I presented Trend Micro’s Threat Research groups observations on Tuesday (24 April 2012) at Usenix LEET 2012 in San Jose, California. This was an invited industry position paper, so it was not a difficult task for me to collect several observations from my team which reflect significant developments in the current threat landscape, submit a position paper, and subsequently present the rationale for those observations.
Trend Micro’s Threat Research group is specially tasked with looking forward on the threat landscape and working with technology and/or various product development groups inside the company to ensure that, as a company, we deliver the appropriate security solutions to address emerging threats to our customers.

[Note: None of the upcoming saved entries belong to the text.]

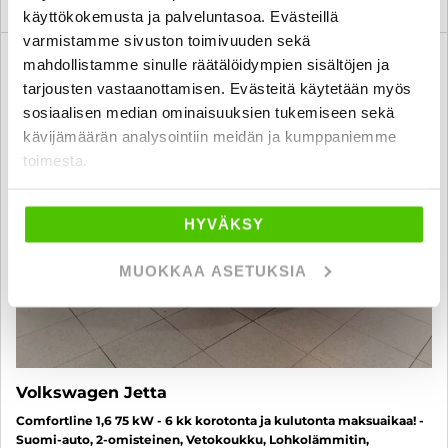
käyttökokemusta ja palveluntasoa. Evästeillä
varmistamme sivuston toimivuuden sekä
6 kk korotonta ja kulutonta
mahdollistamme sinulle räätälöidympien sisältöjen ja
SUO
tarjousten vastaanottamisen. Evästeitä käytetään myös
sosiaalisen median ominaisuuksien tukemiseen sekä
kävijämäärän analysointiin meidän ja kumppaniemme
toimesta.
HYVÄKSY
MUOKKAA ASETUKSIA
Volkswagen Jetta
Comfortline 1,6 75 kW - 6 kk korotonta ja kulutonta maksuaikaa! -
Suomi-auto, 2-omisteinen, Vetokoukku, Lohkolämmitin,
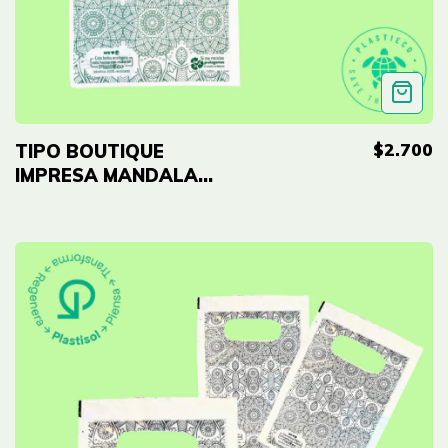
$2.700
TIPO BOUTIQUE
IMPRESA MANDALA
VERDE ECO - 5"x7"
(12cmx18cm) Cal 2.0
- 50 UNID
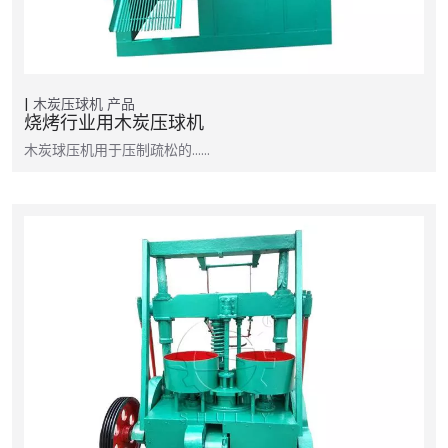
木炭压球机
产品
烧烤行业用木炭压球机
木炭球压机用于压制疏松的……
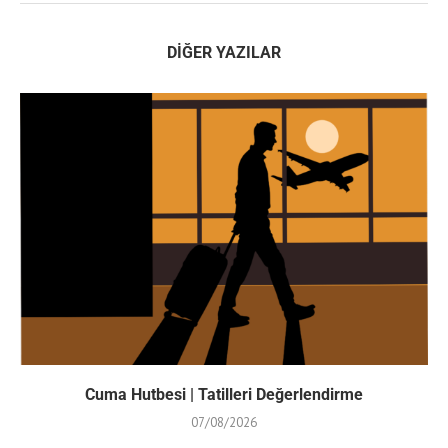
DIĞER YAZILAR
Cuma Hutbesi | Tatilleri Değerlendirme
07/08/2026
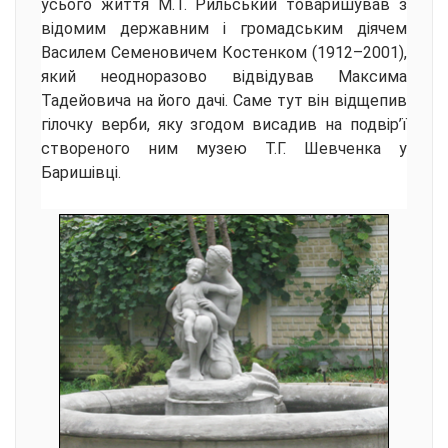
усього життя М.Т. Рильський товаришував з
відомим державним і громадським діячем
Василем Семеновичем Костенком (1912–2001),
який неодноразово відвідував Максима
Тадейовича на його дачі. Саме тут він відщепив
гілочку верби, яку згодом висадив на подвір’ї
створеного ним музею Т.Г. Шевченка у
Баришівці.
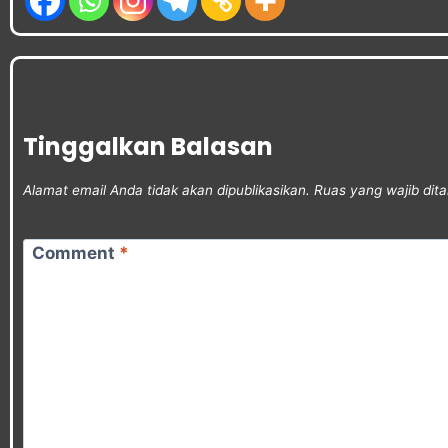
Tinggalkan Balasan
Alamat email Anda tidak akan dipublikasikan.
Ruas yang wajib dit
Comment
*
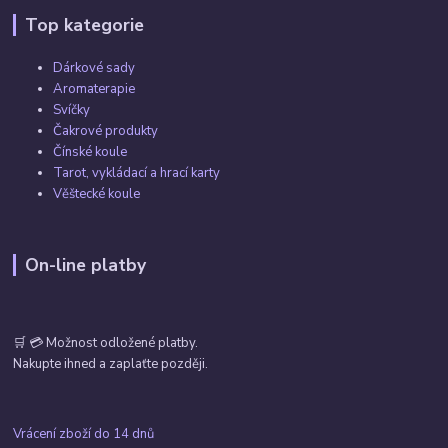
Top kategorie
Dárkové sady
Aromaterapie
Svíčky
Čakrové produkty
Čínské koule
Tarot, vykládací a hrací karty
Věštecké koule
On-line platby
🛒 💳 Možnost odložené platby.
Nakupte ihned a zaplaťte později.
Vrácení zboží do 14 dnů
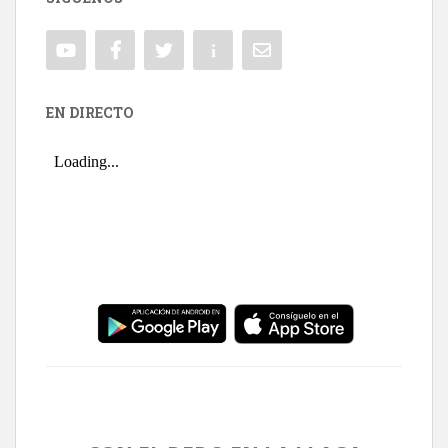
EN DIRECTO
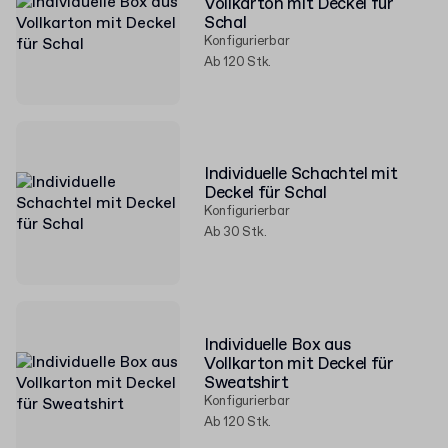
Vollkarton mit Deckel für
Schal
Konfigurierbar
Ab 120 Stk.
Individuelle Schachtel mit
Deckel für Schal
Konfigurierbar
Ab 30 Stk.
Individuelle Box aus
Vollkarton mit Deckel für
Sweatshirt
Konfigurierbar
Ab 120 Stk.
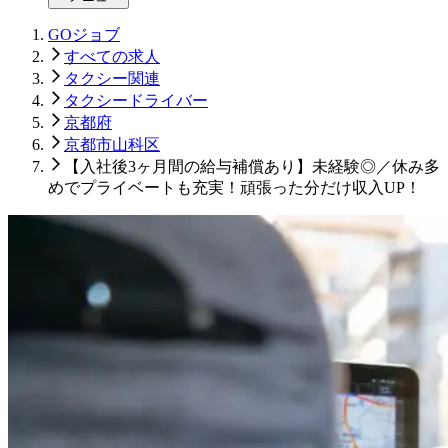
GOジョブ
すべての求人
タクシー関連
タクシードライバー
京都府
京都市山科区
【入社後3ヶ月間の給与補償あり】未経験◎／休み多
めでプライベートも充実！頑張った分だけ収入UP！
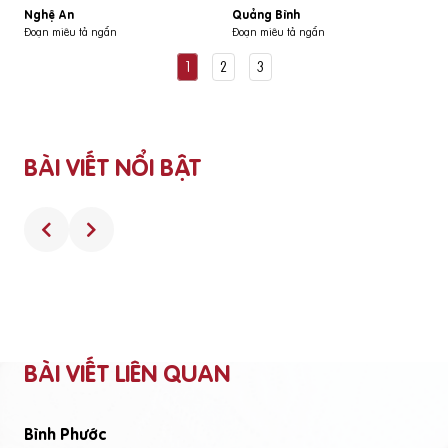
Nghệ An
Quảng Bình
Đoạn miêu tả ngắn
Đoạn miêu tả ngắn
1
2
3
BÀI VIẾT NỔI BẬT
BÀI VIẾT LIÊN QUAN
Bình Phước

To accomplish this requires our threat research group to understand, explore, and deconstruct various malicious technologies, campaigns, vulnerabilities, and exploits which are currently being perpetrated on victims today.
Our esteemed director, Martin Roesler, likes to compare us to Army Scouts — we go out ahead of the troops to assess enemy troop strength, location, capabilities, etc., so that our commanders can formulate an effective battle plan.
Briefly, I’d like to share the highlights of these emerging threats observations here. These issues represent what we consider to be significant developments on the emerging threats landscape, warranting mention insofar as the threat they represent from a security perspective.
Evolution, Commoditization, Professionalism of Exploit Kits
Exploit kits, such as the ever-popular Black Hole Exploit Kit, have skyrocketed in both popularity and volume as the “weapon of choice”. We observe that this phenomena has served to increase the attack surface enormously for victimization, and see this trend increasing. The ongoing life-cycle support and development factors, and the fact that these these kits have become commoditized (being bought, sold, and bartered in the criminal underground) indicate that we will see a continual use of them by cybercriminals.
Increasing Sophistication of Traffic Direction Systems (TDS)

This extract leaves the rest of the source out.